## WHAT YOU NEED TO DO
For each line below that contains the string "Oznámenie", copy that line.
[DATA — start]
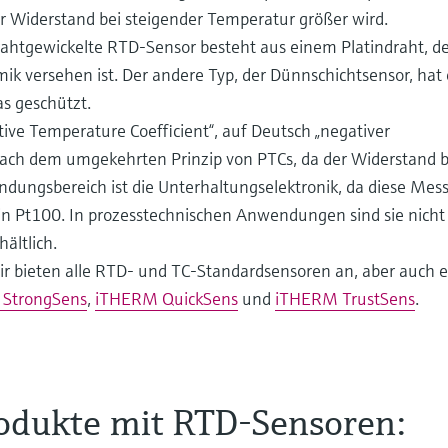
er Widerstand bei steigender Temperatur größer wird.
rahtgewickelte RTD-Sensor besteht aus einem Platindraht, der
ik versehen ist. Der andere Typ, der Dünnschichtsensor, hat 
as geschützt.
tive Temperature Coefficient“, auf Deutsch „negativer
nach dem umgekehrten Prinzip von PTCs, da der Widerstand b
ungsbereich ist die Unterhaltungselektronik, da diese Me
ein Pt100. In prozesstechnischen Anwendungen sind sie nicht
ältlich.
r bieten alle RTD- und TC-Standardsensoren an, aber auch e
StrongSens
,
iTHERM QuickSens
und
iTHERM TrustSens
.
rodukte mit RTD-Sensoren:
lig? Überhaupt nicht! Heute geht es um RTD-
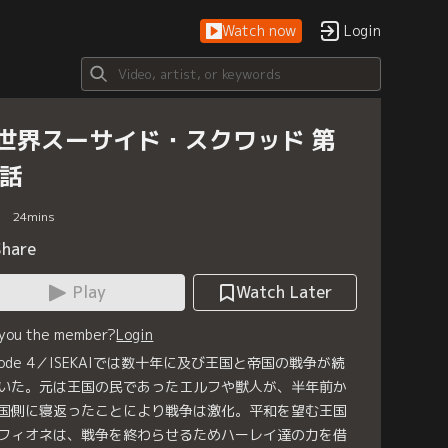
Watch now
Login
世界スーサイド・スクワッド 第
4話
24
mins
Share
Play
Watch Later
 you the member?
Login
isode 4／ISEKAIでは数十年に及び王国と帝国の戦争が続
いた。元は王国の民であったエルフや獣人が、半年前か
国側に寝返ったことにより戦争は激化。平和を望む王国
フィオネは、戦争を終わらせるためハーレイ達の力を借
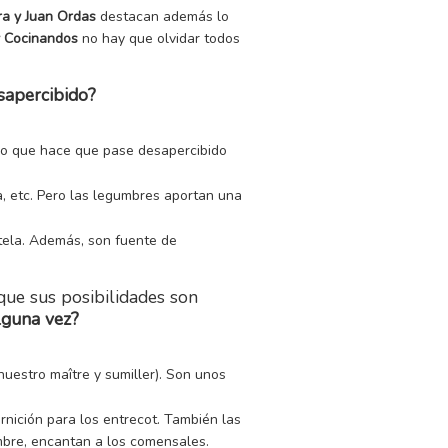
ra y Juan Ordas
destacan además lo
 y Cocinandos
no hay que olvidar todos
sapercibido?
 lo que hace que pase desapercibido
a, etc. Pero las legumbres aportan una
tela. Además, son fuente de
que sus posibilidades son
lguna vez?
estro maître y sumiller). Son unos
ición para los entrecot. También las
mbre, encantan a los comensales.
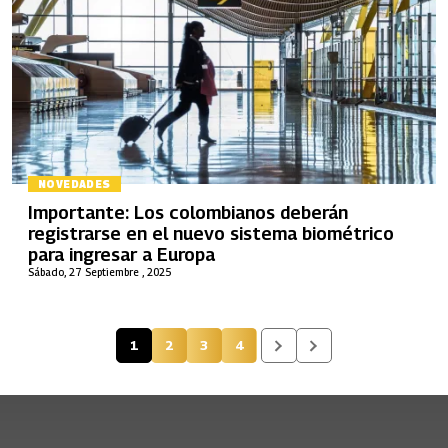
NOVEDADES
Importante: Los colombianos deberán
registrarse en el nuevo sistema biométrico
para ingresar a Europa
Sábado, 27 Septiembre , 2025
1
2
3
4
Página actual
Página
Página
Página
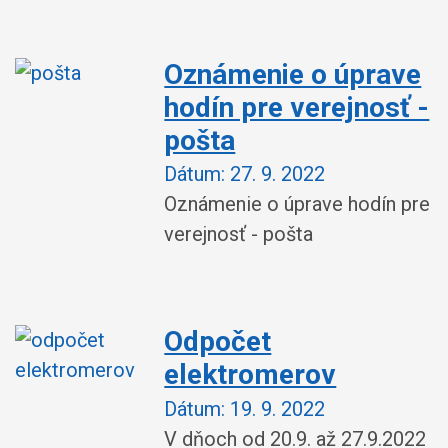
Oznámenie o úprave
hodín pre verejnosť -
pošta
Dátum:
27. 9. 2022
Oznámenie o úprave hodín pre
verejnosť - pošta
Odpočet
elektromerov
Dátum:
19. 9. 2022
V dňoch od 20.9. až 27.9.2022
[DATA — finish]
## RESULT FOR THIS TASK
Oznámenie o úprave
Oznámenie o úprave hodín pre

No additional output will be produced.